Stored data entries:
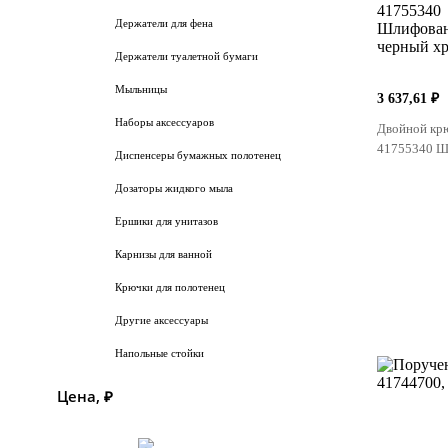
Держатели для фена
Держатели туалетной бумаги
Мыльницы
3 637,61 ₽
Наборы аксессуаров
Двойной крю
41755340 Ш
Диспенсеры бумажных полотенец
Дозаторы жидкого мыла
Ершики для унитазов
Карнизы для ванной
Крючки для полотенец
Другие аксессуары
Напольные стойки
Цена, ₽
--
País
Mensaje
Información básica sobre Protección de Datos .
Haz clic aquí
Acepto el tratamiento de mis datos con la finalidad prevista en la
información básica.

§ TO DO
The required output is the stretch of entries above from the line containing "Información básica sobre" through the line containing "información básica.", reproduced exactly.

§ ANSWER BOX
Información básica sobre Protección de Datos .
Haz clic aquí
Acepto el tratamiento de mis datos con la finalidad prevista en la
información básica.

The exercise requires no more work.